PROBLEM TO SOLVE: Copy each line of the material beneath that holds the word "will".

INFORMATION SUPPLIED:
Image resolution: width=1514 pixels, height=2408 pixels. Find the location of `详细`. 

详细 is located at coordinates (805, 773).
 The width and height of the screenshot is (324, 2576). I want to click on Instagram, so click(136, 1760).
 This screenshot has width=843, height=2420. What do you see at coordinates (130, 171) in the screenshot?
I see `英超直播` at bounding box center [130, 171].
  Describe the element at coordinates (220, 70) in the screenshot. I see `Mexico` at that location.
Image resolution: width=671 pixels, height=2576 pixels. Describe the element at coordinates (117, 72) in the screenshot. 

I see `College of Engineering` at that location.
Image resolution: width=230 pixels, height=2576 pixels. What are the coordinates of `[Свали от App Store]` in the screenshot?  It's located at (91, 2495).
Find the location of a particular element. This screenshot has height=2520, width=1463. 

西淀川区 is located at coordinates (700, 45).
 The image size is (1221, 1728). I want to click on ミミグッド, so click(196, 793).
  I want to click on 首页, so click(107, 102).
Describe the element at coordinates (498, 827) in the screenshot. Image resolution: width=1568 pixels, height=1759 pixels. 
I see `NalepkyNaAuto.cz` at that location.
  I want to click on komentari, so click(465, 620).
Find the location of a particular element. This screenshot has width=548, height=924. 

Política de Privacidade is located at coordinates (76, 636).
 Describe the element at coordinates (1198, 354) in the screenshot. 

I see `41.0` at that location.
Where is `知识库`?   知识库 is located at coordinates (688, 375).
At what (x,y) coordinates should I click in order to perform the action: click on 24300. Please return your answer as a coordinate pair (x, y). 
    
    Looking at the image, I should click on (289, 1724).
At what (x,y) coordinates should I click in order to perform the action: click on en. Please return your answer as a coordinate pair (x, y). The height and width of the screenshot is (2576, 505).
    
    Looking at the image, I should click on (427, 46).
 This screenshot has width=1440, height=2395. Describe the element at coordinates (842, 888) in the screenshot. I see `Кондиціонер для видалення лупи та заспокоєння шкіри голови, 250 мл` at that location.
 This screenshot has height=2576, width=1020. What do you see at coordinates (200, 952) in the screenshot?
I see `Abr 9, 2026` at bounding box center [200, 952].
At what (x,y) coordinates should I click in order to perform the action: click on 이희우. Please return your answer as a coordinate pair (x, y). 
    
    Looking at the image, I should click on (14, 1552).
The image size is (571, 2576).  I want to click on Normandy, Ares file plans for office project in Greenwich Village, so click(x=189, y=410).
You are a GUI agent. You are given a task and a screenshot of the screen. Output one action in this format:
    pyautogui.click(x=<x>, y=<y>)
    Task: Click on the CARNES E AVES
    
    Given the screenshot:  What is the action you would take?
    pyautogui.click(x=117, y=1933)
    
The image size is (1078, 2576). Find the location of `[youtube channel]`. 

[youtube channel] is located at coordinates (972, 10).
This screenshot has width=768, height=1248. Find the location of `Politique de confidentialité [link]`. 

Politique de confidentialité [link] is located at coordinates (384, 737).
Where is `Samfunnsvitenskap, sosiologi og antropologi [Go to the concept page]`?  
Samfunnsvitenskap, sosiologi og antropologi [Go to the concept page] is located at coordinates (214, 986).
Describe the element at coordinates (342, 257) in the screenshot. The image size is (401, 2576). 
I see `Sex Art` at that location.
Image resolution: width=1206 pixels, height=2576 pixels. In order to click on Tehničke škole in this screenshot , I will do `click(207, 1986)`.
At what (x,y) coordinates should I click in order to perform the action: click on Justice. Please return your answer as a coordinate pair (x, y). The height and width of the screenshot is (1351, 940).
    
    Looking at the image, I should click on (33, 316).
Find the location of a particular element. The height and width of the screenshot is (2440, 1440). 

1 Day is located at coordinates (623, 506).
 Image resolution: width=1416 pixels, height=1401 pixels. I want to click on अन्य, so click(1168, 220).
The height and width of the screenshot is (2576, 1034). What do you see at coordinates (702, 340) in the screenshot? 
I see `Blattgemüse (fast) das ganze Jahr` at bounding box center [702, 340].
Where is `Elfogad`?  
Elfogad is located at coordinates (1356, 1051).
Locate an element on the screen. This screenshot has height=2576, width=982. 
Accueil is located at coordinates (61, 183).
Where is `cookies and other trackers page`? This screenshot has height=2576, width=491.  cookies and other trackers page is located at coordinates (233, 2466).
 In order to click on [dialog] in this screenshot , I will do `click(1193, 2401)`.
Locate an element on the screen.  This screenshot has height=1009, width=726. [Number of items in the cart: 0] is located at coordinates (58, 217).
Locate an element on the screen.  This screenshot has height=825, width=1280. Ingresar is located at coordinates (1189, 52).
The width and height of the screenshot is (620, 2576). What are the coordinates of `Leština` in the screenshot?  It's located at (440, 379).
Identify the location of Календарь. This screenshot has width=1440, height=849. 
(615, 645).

EXERCISE RESULT:
Image resolution: width=1206 pixels, height=2576 pixels. In order to click on Tehničke škole in this screenshot , I will do `click(207, 1986)`.
 In order to click on [dialog] in this screenshot , I will do `click(1193, 2401)`.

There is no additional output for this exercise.